"Saya belum bertemu dengan yang nabrak. Keluarga nggak mau nuntut atau apa. Keluarga hanya ingin keluarga dia minta maaf karena kita tahu Kai Fin lagi sakit," ujar adik Atin, Aminah, pada detikcom, Rabu (23/6/2010).
Menurut Aminah, perwakilan PDIP sudah datang untuk melihat kondisi Atin. Namun Aminah tidak mengenalnya.
Aminah menuturkan keluarga sudah mengikhlaskan wanita 47 tahun itu mengahdap Tuhan. "Keluarga sudah rela dan ikhlas. Biar jalannya gampang, biar diterima amal ibadahnya," kata Aminah.

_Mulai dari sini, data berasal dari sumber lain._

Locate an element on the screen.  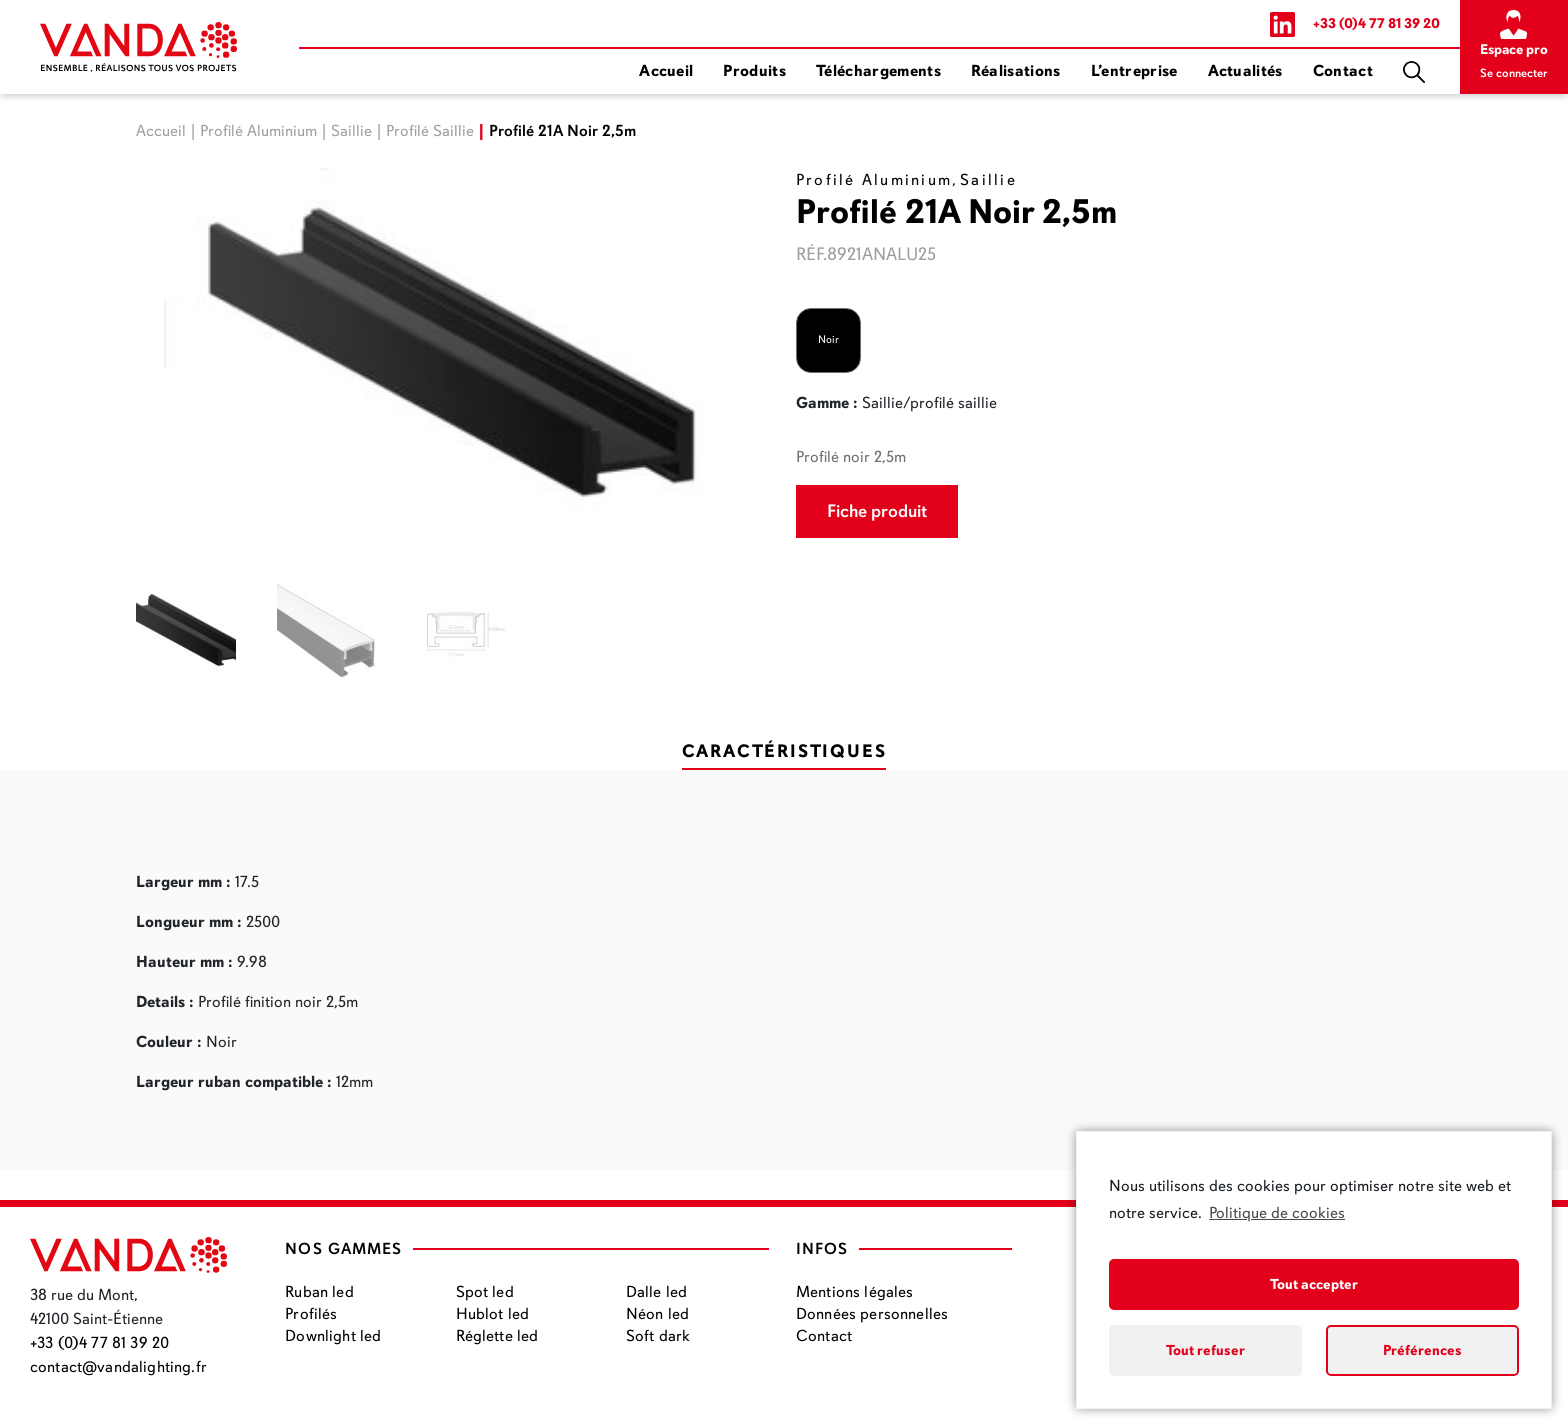 contact@vandalighting.fr is located at coordinates (118, 1367).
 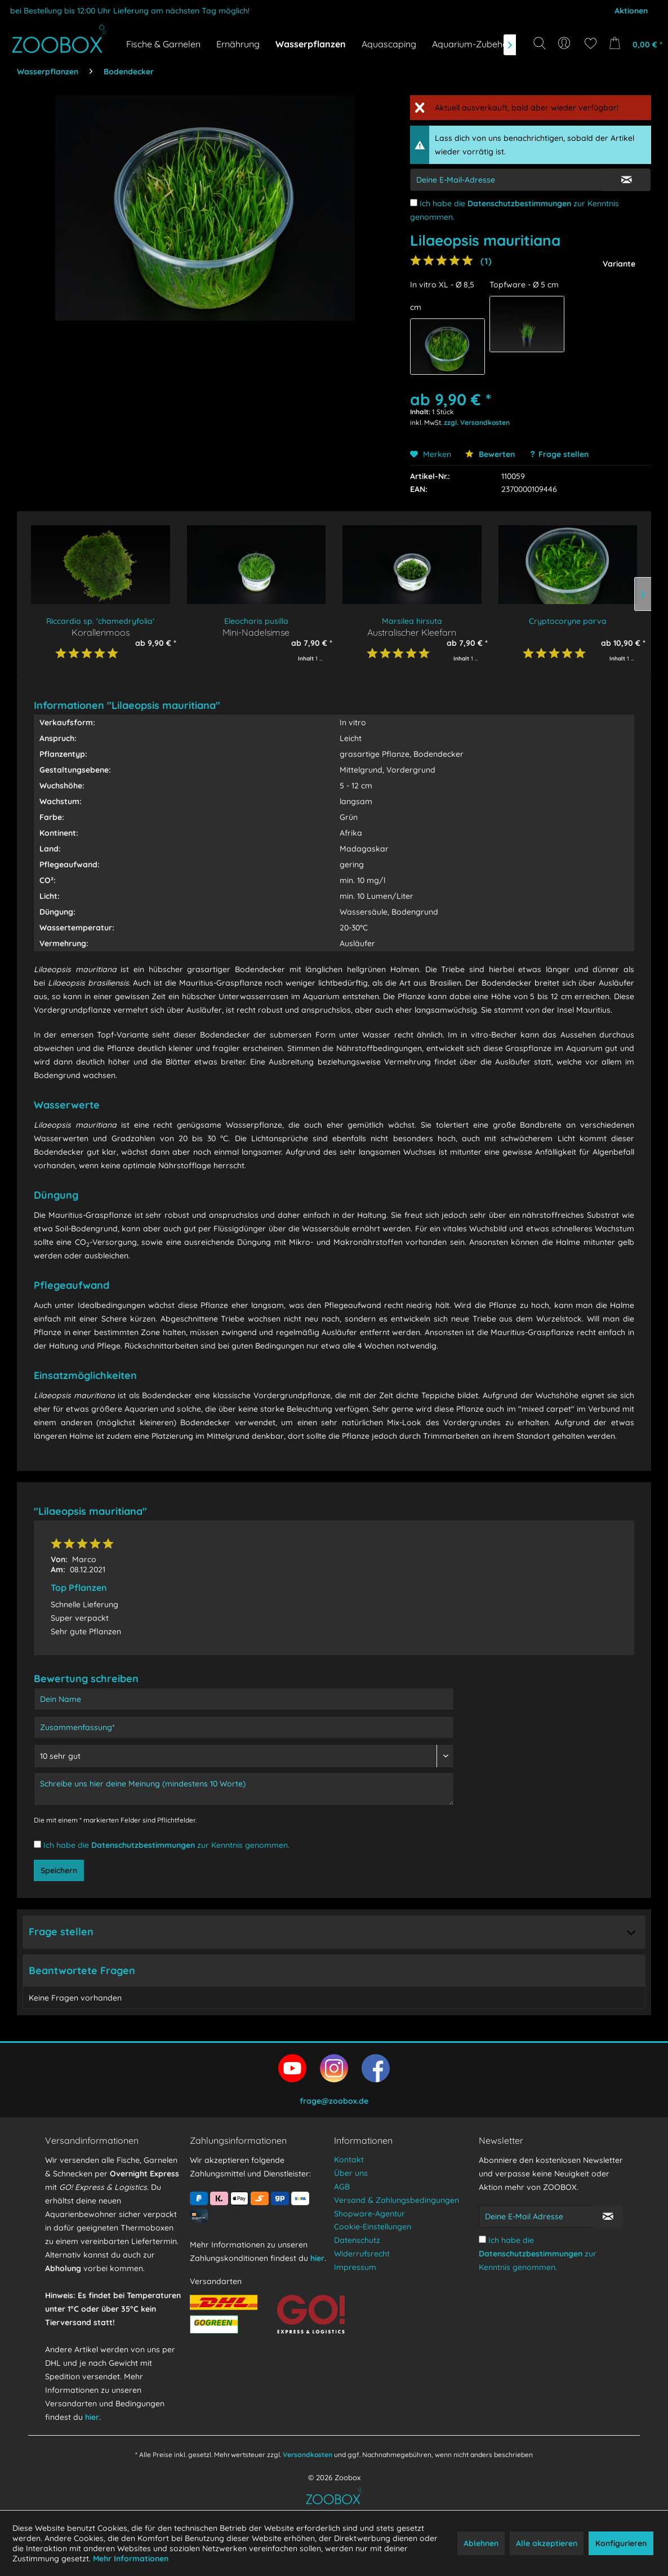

Atin dan Imam adalah dua dari 43 peserta gerak jalan PDIP yang diserempet pengemudi Terios, Kai Fin Tanoto, pada Minggu 20 Juni sekitar pukul 09.00 WIB. Saat itu peserta gerak jalan berada di posisi 100 meter menjelang finish di Pintu Barat Senayan. Tiba-tiba muncul Terios hitam yang kehilangan kendali dan menabrak para peserta gerak jalan berkaos merah tersebut.
Atin, warga Srengseng Sawah, menderita luka terparah. Dia mengalami pendarahan otak. Semula dia dirawat di RSAL Mintohardjo sebelum akhirnya dirujuk ke RSCM. Saat ini kondisinya kritis dan hanya bergantung pada obat/alat medis. Sedangkan Imam menderita patah tulang belakang dalam insiden itu.
Sementara Kai Fin dirawat di RS PIK, Jakarta Utara, karena menderita luka. POlisi menyatakan, saat kejadian, Kai Fin tidak sedang sehat. Tetangganya di Taman Sari menyebutkan Kai Fin memiliki kelainan mental. Polisi telah menetapkan status tersangka pada pria 37 tahun yang memiliki SIM pada 2008 itu.